Exact wording is required: give all the records again, minus the pictures.

_____

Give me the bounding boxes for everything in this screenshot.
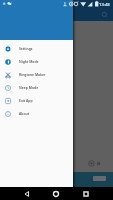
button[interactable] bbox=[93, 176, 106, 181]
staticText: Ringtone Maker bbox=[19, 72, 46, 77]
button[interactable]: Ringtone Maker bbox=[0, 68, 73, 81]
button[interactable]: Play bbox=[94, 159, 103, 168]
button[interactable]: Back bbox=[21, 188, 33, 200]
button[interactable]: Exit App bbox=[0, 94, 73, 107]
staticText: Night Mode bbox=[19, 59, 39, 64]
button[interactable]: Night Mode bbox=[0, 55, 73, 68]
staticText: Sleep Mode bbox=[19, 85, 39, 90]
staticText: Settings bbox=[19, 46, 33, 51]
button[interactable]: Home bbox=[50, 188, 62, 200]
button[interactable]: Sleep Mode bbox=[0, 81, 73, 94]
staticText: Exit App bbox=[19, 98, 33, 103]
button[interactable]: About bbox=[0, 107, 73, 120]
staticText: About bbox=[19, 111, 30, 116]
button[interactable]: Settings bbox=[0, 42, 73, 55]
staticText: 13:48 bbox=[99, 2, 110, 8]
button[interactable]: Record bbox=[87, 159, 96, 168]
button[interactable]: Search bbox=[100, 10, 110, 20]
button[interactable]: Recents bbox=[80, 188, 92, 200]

_____

Exercise answer:
Give me the bounding boxes for everything in this screenshot.
button[interactable] bbox=[93, 176, 106, 181]
staticText: Ringtone Maker bbox=[19, 72, 46, 77]
button[interactable]: Ringtone Maker bbox=[0, 68, 73, 81]
button[interactable]: Play bbox=[94, 159, 103, 168]
button[interactable]: Back bbox=[21, 188, 33, 200]
button[interactable]: Exit App bbox=[0, 94, 73, 107]
staticText: Night Mode bbox=[19, 59, 39, 64]
button[interactable]: Night Mode bbox=[0, 55, 73, 68]
staticText: Sleep Mode bbox=[19, 85, 39, 90]
staticText: Settings bbox=[19, 46, 33, 51]
button[interactable]: Home bbox=[50, 188, 62, 200]
button[interactable]: Sleep Mode bbox=[0, 81, 73, 94]
staticText: Exit App bbox=[19, 98, 33, 103]
button[interactable]: About bbox=[0, 107, 73, 120]
staticText: About bbox=[19, 111, 30, 116]
button[interactable]: Settings bbox=[0, 42, 73, 55]
staticText: 13:48 bbox=[99, 2, 110, 8]
button[interactable]: Record bbox=[87, 159, 96, 168]
button[interactable]: Search bbox=[100, 10, 110, 20]
button[interactable]: Recents bbox=[80, 188, 92, 200]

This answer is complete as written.